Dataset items
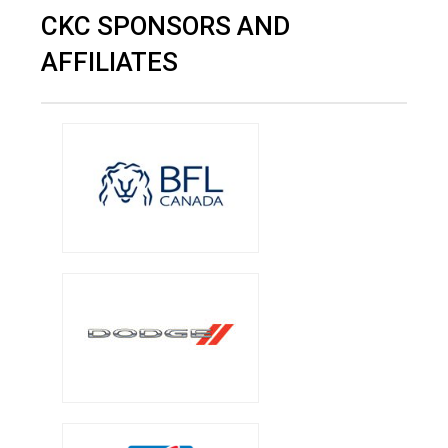
CKC SPONSORS AND
AFFILIATES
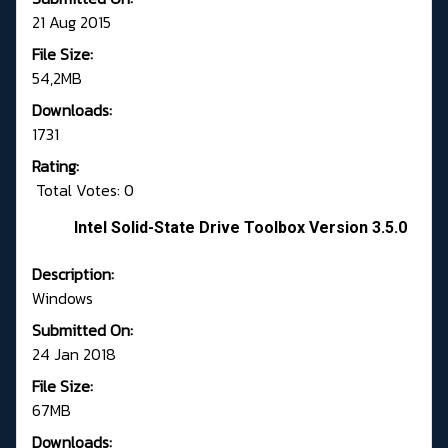
21 Aug 2015
File Size:
54,2MB
Downloads:
1731
Rating:
Total Votes: 0
Intel Solid-State Drive Toolbox Version 3.5.0
Description:
Windows
Submitted On:
24 Jan 2018
File Size:
67MB
Downloads:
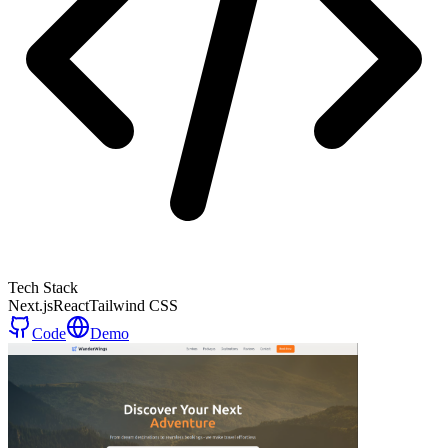
Tech Stack
Next.js
React
Tailwind CSS
Code
Demo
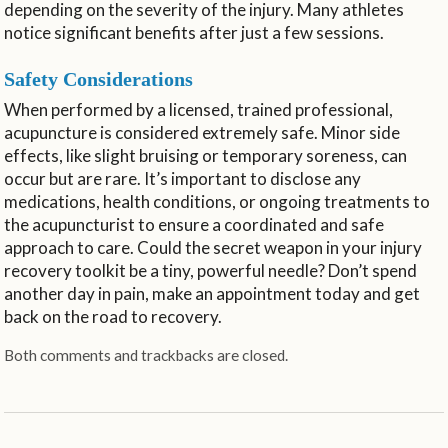
depending on the severity of the injury. Many athletes
notice significant benefits after just a few sessions.
Safety Considerations
When performed by a licensed, trained professional,
acupuncture is considered extremely safe. Minor side
effects, like slight bruising or temporary soreness, can
occur but are rare. It’s important to disclose any
medications, health conditions, or ongoing treatments to
the acupuncturist to ensure a coordinated and safe
approach to care. Could the secret weapon in your injury
recovery toolkit be a tiny, powerful needle? Don’t spend
another day in pain, make an appointment today and get
back on the road to recovery.
Both comments and trackbacks are closed.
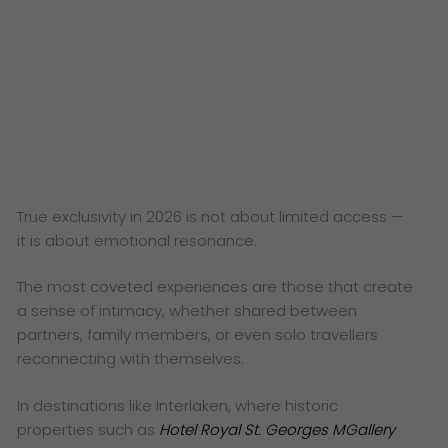
True exclusivity in 2026 is not about limited access —
it is about emotional resonance.
The most coveted experiences are those that create
a sense of intimacy, whether shared between
partners, family members, or even solo travellers
reconnecting with themselves.
In destinations like Interlaken, where historic
properties such as
Hotel Royal St. Georges MGallery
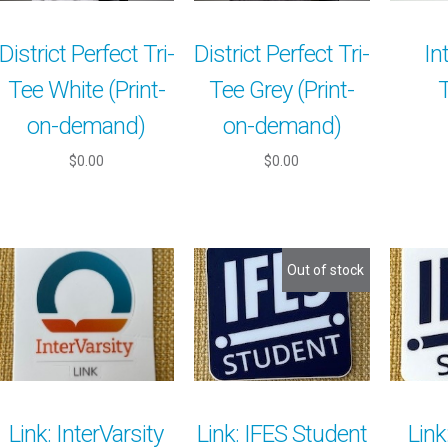
District Perfect Tri-
District Perfect Tri-
In
Tee White (Print-
Tee Grey (Print-
on-demand)
on-demand)
$0.00
$0.00
Out of stock
Link: InterVarsity
Link: IFES Student
Link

_About this exercise:_ Hand back the exact lines from the start of the entries to the line with "medications, health conditions, or", both ends kept and pictures left out.

_Your response:_
CKC SPONSORS AND
AFFILIATES
21 Aug 2015
File Size:
54,2MB
Downloads:
1731
Rating:
Total Votes: 0
Intel Solid-State Drive Toolbox Version 3.5.0
Description:
Windows
Submitted On:
24 Jan 2018
File Size:
67MB
Downloads:
Tech Stack
Next.js
React
Tailwind CSS
Code
Demo
depending on the severity of the injury. Many athletes
notice significant benefits after just a few sessions.
Safety Considerations
When performed by a licensed, trained professional,
acupuncture is considered extremely safe. Minor side
effects, like slight bruising or temporary soreness, can
occur but are rare. It’s important to disclose any
medications, health conditions, or ongoing treatments to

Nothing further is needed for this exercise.